In one segment of the Friends special, the main cast sat on a huge sofa with James Cordon as host. I would have loved to see Graeme Norton in that chair! To be fair, Cordon is arguably better known in the USA than Norton.

The creators Marta Kauffman and David Crane described the casting process. Both Jennifer Aniston and Matthew Perry were contracted to other shows but were released to be on Friends. Aniston was advised to stick with the other show. The producer told her Friends would never make her famous but I guess the rest is history.

You just never know what’s going to happen. You might run your flag up the wrong flagpole, get on the wrong train, hitch your wagon to the wrong horse… Stuff goes wrong, sure, but if you want to live a creative life, or any life for that matter, you can’t sit there and do nothing.

When you keep your options open you just end up with a whole lot of options.

My novels are in the local library. In my first, Hotel Deja Vu, there are two words missing from the dedication. It’s mortifying. It feels like a huge mistake, like the haircut I had in year 11. Like the boy I dated in year 9.

The rest of the novel is pretty tight and Alia Henry is fine. I’d like to think my writing is fairly decent now. I’ve been working on my craft for three years, reading books, and doing classes to improve my writing. This blog has helped. I have nearly 600 (597 to be exact!) blog posts now! But the truth is I’m a terrible publisher.

Sometimes I worry my early attempts at self-publishing have been something of a miss-step. I think of those two little words missing from the dedication and it drives me bonkers!

cringe-worthy…. I’m going to swap the books over in the library when I get the updated ones…

However…I really don’t know if I’d have kept at it if I didn’t start this blog, if I didn’t self-publish my novels. I think I may have lost interest or become frustrated with sending off queries…or maybe I would have had representation by now?

Anyway… nothing ventured, nothing gained.

This is why I’m working towards signing with an agent. I’ve been driving friends and family crazy with requests for feedback on the synopsis I’ve written. I no longer have an alpha reader – life got in the way – so I am hasseling my loved ones for help. Writing a synopsis for an agent is very different to writing a blurb for the back matter. You must lay the story bare, so it’s not something I really want to post on the web just yet.

I love writing and editing and I’ve learnt to love marketing but I do not like formatting or book design. If all else fails, if I can’t sign with an agent or get a publishing house to take my stories, I know I can hire someone to do those jobs and stick with indie publishing. Just give me a run at an agent first.

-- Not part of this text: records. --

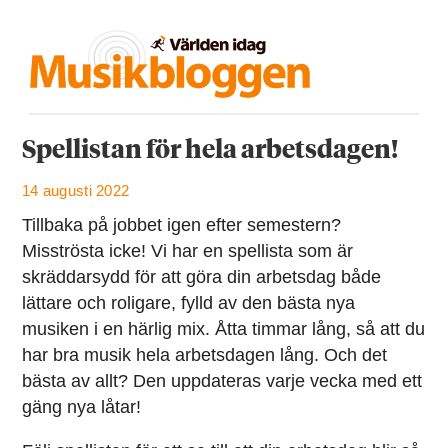
Spellistan för hela arbetsdagen!
14 augusti 2022
Tillbaka på jobbet igen efter semestern?
Misströsta icke! Vi har en spellista som är
skräddarsydd för att göra din arbetsdag både
lättare och roligare, fylld av den bästa nya
musiken i en härlig mix. Åtta timmar lång, så att du
har bra musik hela arbetsdagen lång. Och det
bästa av allt? Den uppdateras varje vecka med ett
gäng nya låtar!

I’m reading Gail Carriger’s ‘The Heroine’s Journey’. My work-in-progress Circle of Ashes is a heroine’s journey. When I was writing the first draft for Nanowrimo (Nov 2018) I thought I was writing a hero’s journey but it turned out to be most definitely of the heroine variety. I highly recommend this non-fiction book for writers but as Carriger says, reders and fans of pop culture would get a lot out of it. Critics, editors, and reviewers would really benefit too, as the concept of the Heroine’s journey isn’t very well known. I heard Carriger interviewed by Joanna Penn on her podcast The Creative Penn and had bought the book before they had finished talking.

Find Gail Carriger here

“The feminine journey is about going down deep into soul, healing and reclaiming, while the masculine journey is up and out, to spirit.”

MAUREEN MURDOCK, THE HEROINE’S JOURNEY
In my work in progress I’ve named the chapters using the stages in Carriger’s Heroine’s Journey. They won’t stay like that…

feature photo – Wollumbin from Tyalgum (Mt Warning) New South Wales by Christine Betts

2 Comments

  1. Beverley Streater

    I love your tip about using the aim of each chapter (in this case, the heroine’s journey) as its title in the first instance. Such a good way to stay on theme! Have you looked at KM Weiland’s site? She writes a lot about characters’ arcs.